The formemes a technical shortcut that facilitates searching the corpus across the tectogrammatical and the analytical layers, by specifying the query using tectogrammatical attributes only. A formeme can be regarded as a property of a t-node which specifies in which morphosyntactic form this t-node is realized in the surface sentence shape. The set of formeme values compatible with a given t-node is limited by its semantic part of speech. The formemes are particularly useful whenever you want to specify the lemma of a preposition or limit your search to just one part of speech in forms/lemmas whose part of speech is ambiguous. The formeme attribute is obtained automatically.
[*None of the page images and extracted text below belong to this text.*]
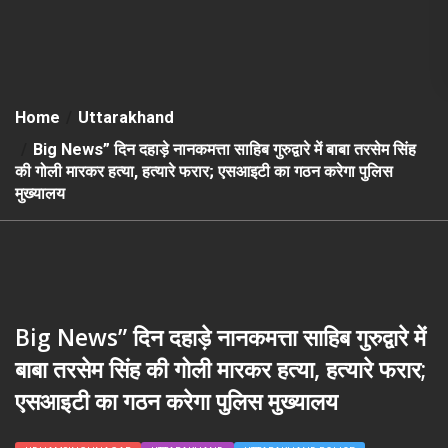
Home
Uttarakhand
Big News” दिन दहाड़े नानकमत्ता साहिब गुरुद्वारे में बाबा तरसेम सिंह
की गोली मारकर हत्या, हत्‍यारे फरार; एसआइटी का गठन करेगा पुलिस
मुख्‍यालय
Big News” दिन दहाड़े नानकमत्ता साहिब गुरुद्वारे में
बाबा तरसेम सिंह की गोली मारकर हत्या, हत्‍यारे फरार;
एसआइटी का गठन करेगा पुलिस मुख्‍यालय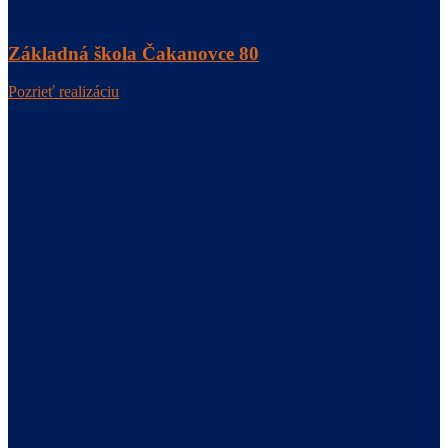
Základná škola Čakanovce 80
Pozrieť realizáciu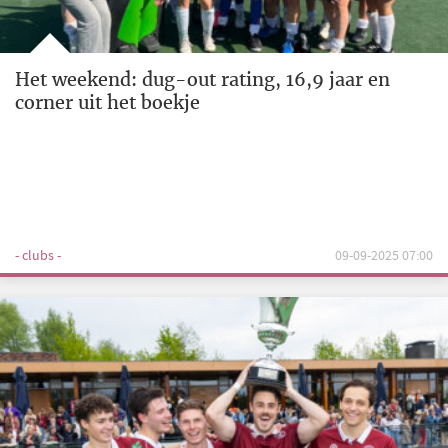
Het weekend: dug-out rating, 16,9 jaar en
corner uit het boekje
- clubs -
09-09-2025 07:00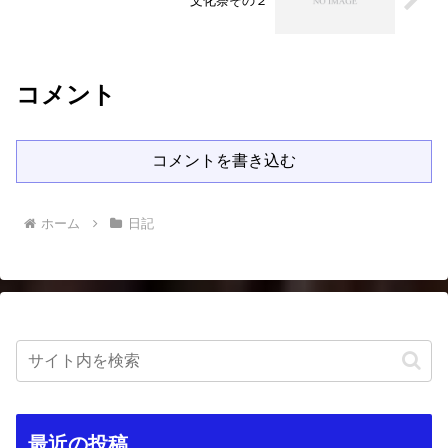
文化祭その２
コメント
コメントを書き込む
ホーム
日記
最近の投稿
Set of formemes of the English part of PCEDT 3.0:

  • n:subj: semantic noun in subject position
  • n:preposition+X: semantic noun with a preposition (i.e. for)
  • n:poss: possessive form of a semantic noun
  • n:obj1: semantic noun in the position of a direct object
  • n:obj2: semantic noun in the position of a recipient ("dative") object
  • n:adv: semantic noun in adverbial position, such as Last year we met at a different restaurant.
  • n:attr: semantic noun in attributive position, such as power plant
  • n:???: semantic noun whose parent on the tectogrammatical layer is not represented on the analytical layer
  • adj:attr: semantic adjective in attributive position
  • adj:compl: semantic adjective as verbal complement
  • v:inf: semantic verb as infinitive
  • v:subordinator+ger: semantic verb as gerund, introduced by a subordinator (insert any)
  • v:attr: semantic verb modifying a noun
  • v:ger: semantic verb as gerund
  • v:subordinator+fin: finite verb as head of a subordinate clause introduced by a subordinator (insert the given subordinator when searching)
  • v:subordinator+inf: infinitive as head of a subordinate clause introduced by a subordinator (insert the given subordinator when searching)
  • v:rc: finite verb form as a head of a relative clause
  • v:fin: other finite verb forms, e.g. in a matrix clause

Set of formemes of the Czech part of PCEDT 3.0:

  • drop: node is not represented on the analytical layer
  • n:attr: semantic noun in attributive position, such as sklenice vody (glass [of] water)
  • n:preposition+case: semantic noun with a preposition and case (i.e. n:v+6)
  • n:case: adjectives hanging directly under the root – nominal usage
  • adj:poss: possesive adjective
  • adj:preposition+poss: possesive adjective with a preposition
  • adj:case: verbal complements
  • adj:attr: semantic adjective in attributive position
  • adv: adverbs derived from adjectives
  • v:inf: semantic verb as infinitive
  • v:subordinator+inf: infinitive as head of a subordinate clause introduced by a subordinator (insert the given subordinator when searching)
  • v:fin: other finite verb forms, e.g. in a matrix clause
  • v:subordinator+fin: finite verb as head of a subordinate clause introduced by a subordinator (insert the given subordinator when searching)
  • v:rc: finite verb form as a head of a relative clause
  • v:subordinator+rc: finite verb form as a head of a relative subordinate clause introduced by a subordinator (insert the given subordinator when searching)

Related publication: 

Dušek Ondřej, Žabokrtský Zdeněk, Popel Martin, Majliš Martin, Novák Michal, Mareček David: Formemes in English-Czech Deep Syntactic MT. In: Proceedings of the Seventh Workshop on Statistical Machine Translation, Association for Computational Linguistics, Montréal, Canada, ISBN 978-1-937284-20-6, pp. 267-274, 2012 (pdf)